> _What to do_:
Scan the data for "want" and copy each matching line.

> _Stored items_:
__________

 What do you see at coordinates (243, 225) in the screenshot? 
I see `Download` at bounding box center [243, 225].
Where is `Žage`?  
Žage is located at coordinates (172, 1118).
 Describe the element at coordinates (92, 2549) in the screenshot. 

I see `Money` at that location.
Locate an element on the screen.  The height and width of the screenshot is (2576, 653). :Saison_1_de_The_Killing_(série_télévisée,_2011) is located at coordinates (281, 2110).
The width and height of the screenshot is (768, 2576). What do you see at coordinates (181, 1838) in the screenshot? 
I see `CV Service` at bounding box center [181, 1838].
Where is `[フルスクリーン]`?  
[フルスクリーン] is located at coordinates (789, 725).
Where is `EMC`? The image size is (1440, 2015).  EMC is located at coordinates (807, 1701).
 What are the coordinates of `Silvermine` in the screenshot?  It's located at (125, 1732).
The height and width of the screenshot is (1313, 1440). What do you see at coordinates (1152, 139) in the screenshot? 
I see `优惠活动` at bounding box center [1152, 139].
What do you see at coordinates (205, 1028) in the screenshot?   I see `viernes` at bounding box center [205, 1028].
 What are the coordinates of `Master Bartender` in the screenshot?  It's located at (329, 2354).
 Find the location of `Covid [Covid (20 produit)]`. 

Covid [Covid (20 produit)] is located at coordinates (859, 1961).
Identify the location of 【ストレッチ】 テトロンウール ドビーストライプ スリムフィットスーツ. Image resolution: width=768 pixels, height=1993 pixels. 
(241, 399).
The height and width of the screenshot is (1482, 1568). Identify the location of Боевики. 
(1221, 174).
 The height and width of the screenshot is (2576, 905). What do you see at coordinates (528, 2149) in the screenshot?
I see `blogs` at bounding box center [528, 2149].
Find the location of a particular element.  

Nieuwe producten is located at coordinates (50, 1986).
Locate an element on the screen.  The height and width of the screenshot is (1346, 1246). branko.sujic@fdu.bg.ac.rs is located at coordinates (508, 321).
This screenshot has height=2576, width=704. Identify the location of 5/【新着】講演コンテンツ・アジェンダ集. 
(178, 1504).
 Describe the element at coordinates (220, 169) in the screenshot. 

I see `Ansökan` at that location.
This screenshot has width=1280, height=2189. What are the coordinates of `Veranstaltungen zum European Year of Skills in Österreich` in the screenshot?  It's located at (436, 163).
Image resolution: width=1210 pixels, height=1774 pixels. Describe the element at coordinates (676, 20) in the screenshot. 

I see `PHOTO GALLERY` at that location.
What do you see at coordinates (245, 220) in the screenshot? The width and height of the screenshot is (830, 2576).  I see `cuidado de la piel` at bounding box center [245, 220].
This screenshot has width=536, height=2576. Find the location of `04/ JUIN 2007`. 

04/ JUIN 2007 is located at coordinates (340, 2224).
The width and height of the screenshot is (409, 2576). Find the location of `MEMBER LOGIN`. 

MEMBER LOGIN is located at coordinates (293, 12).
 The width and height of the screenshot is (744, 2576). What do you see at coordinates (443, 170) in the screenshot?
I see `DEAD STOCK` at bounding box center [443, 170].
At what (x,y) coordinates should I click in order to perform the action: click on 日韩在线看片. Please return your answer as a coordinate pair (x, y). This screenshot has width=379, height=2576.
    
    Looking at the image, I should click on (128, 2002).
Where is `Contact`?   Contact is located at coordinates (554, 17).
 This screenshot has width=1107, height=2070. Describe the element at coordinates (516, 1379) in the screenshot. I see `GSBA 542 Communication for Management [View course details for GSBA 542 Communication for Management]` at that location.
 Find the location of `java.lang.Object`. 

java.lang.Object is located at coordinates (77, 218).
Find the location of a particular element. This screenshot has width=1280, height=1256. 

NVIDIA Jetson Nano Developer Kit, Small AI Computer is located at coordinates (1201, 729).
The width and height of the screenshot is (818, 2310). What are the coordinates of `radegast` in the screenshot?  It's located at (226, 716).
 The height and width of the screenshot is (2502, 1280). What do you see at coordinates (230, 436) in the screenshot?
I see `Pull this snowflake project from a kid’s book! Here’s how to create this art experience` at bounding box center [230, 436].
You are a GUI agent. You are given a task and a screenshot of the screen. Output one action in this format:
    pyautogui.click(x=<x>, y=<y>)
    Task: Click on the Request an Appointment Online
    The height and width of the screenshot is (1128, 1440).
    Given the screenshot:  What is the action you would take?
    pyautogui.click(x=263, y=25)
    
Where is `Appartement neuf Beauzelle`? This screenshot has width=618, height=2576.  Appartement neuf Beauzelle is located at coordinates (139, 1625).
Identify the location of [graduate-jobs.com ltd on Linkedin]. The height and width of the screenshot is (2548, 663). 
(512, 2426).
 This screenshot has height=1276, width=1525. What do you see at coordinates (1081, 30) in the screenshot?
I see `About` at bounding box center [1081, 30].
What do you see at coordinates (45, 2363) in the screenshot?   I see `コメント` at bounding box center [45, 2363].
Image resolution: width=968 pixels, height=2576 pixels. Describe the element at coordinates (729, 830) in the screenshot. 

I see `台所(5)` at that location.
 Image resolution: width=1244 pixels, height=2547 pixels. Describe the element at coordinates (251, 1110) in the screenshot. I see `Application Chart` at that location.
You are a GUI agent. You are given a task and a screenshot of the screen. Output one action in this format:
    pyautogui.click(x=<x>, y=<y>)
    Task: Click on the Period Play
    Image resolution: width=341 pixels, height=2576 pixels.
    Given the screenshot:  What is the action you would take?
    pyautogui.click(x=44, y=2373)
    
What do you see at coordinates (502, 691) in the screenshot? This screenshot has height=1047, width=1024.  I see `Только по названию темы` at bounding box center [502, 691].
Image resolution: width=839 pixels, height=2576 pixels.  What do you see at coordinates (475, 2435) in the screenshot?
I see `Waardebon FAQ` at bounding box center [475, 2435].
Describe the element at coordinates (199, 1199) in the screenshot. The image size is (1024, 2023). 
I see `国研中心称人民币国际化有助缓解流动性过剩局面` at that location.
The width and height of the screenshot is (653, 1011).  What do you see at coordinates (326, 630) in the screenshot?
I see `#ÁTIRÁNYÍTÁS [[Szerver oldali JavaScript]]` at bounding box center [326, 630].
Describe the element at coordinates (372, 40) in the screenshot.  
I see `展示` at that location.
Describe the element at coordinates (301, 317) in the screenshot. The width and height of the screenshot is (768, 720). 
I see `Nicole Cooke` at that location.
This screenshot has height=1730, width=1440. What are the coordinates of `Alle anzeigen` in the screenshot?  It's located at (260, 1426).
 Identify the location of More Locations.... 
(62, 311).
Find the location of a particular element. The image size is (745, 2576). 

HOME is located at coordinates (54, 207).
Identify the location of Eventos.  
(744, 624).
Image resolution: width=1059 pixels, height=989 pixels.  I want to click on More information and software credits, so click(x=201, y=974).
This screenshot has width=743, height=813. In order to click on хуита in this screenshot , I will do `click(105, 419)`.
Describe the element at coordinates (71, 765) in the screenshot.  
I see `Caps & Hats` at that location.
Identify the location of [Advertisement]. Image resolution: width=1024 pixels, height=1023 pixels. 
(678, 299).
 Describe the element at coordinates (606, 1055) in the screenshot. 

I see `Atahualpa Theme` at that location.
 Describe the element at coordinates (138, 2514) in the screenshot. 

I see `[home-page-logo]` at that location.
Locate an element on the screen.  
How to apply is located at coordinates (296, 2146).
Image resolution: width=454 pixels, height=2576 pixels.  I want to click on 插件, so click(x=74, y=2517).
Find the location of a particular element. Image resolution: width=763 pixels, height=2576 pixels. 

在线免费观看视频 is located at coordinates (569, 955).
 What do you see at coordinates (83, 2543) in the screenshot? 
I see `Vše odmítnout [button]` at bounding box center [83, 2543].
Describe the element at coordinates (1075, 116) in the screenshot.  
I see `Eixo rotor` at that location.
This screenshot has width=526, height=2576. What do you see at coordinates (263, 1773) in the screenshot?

__________

> _Reply_:
Image resolution: width=1059 pixels, height=989 pixels.  I want to click on More information and software credits, so click(x=201, y=974).
Image resolution: width=454 pixels, height=2576 pixels.  I want to click on 插件, so click(x=74, y=2517).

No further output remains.